After — tier by cost and signal

# fast-gate.yml — runs on EVERY PR. Cheap, high-signal, blocking.
name: arch-fast
on: pull_request
jobs:
  fast:
    steps:
      - run: npx madge --circular --extensions ts,tsx src/   # cycles: cheap, never false-positive
      - run: ./gradlew archTest --tests '*LayeringTest'      # the 2-3 critical layering rules
# nightly-gate.yml — runs once against main. Expensive, broad, opens a ticket on regression.
name: arch-nightly
on:
  schedule: [{ cron: '0 3 * * *' }]
jobs:
  heavy:
    steps:
      - run: ./gradlew archTest                       # the FULL suite, cold (no cache)
      - run: ./scripts/metric-thresholds.sh           # all metric thresholds
      - run: ./scripts/open-issue-on-failure.sh       # file a tracked issue if anything regressed

The split principle: cheap, high-signal, rarely-false-positive rules gate per-PR (no-cycles, the handful of critical forbidden/layering edges); expensive, broad, or fuzzy-metric rules run nightly against main and open a tracked issue on regression rather than blocking a PR.

Trade-off

You buy per-PR speed with detection latency on the heavy rules. A metric regression introduced at noon is caught at 3 AM, not at PR time — so it's attributed and fixed hours later, by which point a few more PRs may have merged on top of it, and main is briefly "dirty." That lag is acceptable precisely for the rules where it's cheap to fix late (a slowly-drifting coupling metric) and unacceptable for the rules where late fixes are expensive (a hard layer breach) — which is exactly why the hard rules stay per-PR and only the soft/broad ones move nightly. What you never do is move all enforcement nightly: then PRs merge unchecked and main becomes the place violations are discovered. The nightly is a backstop and a home for fuzzy metrics — not a replacement for the gate.
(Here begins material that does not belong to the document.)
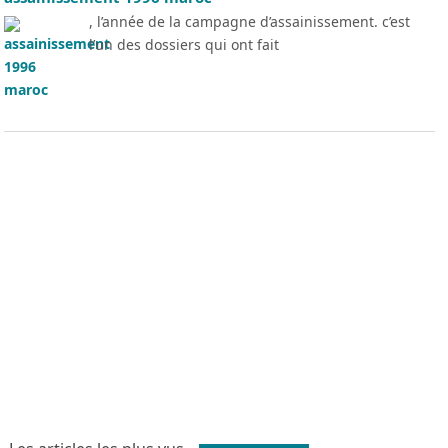
, l’année de la campagne d’assainissement. c’est
l’un des dossiers qui ont fait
Optimization 4 — Parallelize independent rule sets

Bottleneck: independent checks run serially in one job, so total time is the sum of their durations even though they share no state and could run at once.

Before

# One job, four checks back-to-back: 40s + 25s + 30s + 35s = 130s wall-clock.
jobs:
  arch:
    steps:
      - run: ./gradlew :order:archTest      # 40s
      - run: ./gradlew :billing:archTest    # 25s
      - run: ./gradlew :catalog:archTest    # 30s
      - run: npx madge --circular src/      # 35s

After — fan out independent checks

# Four parallel jobs (matrix); wall-clock collapses to the SLOWEST one (~40s).
jobs:
  arch:
    strategy:
      fail-fast: false          # let every check report, don't cancel siblings on first red
      matrix:
        check: [order, billing, catalog, frontend-cycles]
    steps:
      - uses: actions/checkout@v4
      - run: ./scripts/run-arch-check.sh "${{ matrix.check }}"
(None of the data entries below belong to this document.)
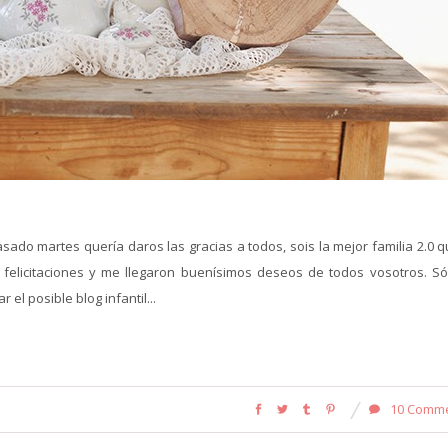
ado martes quería daros las gracias a todos, sois la mejor familia 2.0 q
 felicitaciones y me llegaron buenísimos deseos de todos vosotros. Só
el posible blog infantil...
10 Comm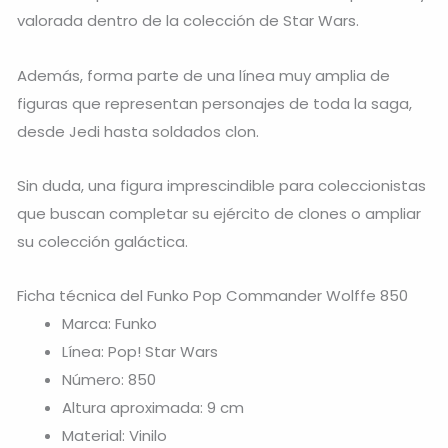
valorada dentro de la colección de Star Wars.
Además, forma parte de una línea muy amplia de
figuras que representan personajes de toda la saga,
desde Jedi hasta soldados clon.
Sin duda, una figura imprescindible para coleccionistas
que buscan completar su ejército de clones o ampliar
su colección galáctica.
Ficha técnica del Funko Pop Commander Wolffe 850
Marca: Funko
Línea: Pop! Star Wars
Número: 850
Altura aproximada: 9 cm
Material: Vinilo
Independent module scans and the cycle gate share no state, so a CI matrix runs them concurrently; wall-clock time drops from the sum (~130s) to the max (~40s). fail-fast: false ensures one failing check doesn't cancel the others — you want all violations reported in one run, not a whack-a-mole of one red at a time.

Trade-off

You buy wall-clock time with runner cost and a little orchestration complexity. Four parallel jobs consume four runners' worth of compute (you pay roughly the same total machine-seconds, just concurrently) and need a matrix/orchestration layer that's more to maintain than one linear script. The optimization is pure win only for genuinely independent checks — a cross-module cycle gate is not independent (it needs the whole graph in one place; see Optimization 3's repo-wide rule), so it stays a single job. Parallelize the per-module and per-language checks; keep the holistic ones whole.


Optimization 5 — Putting it together: a tiered pipeline

The four optimizations compose into one coherent strategy. None is sufficient alone; together they keep strong enforcement off the developer's critical path.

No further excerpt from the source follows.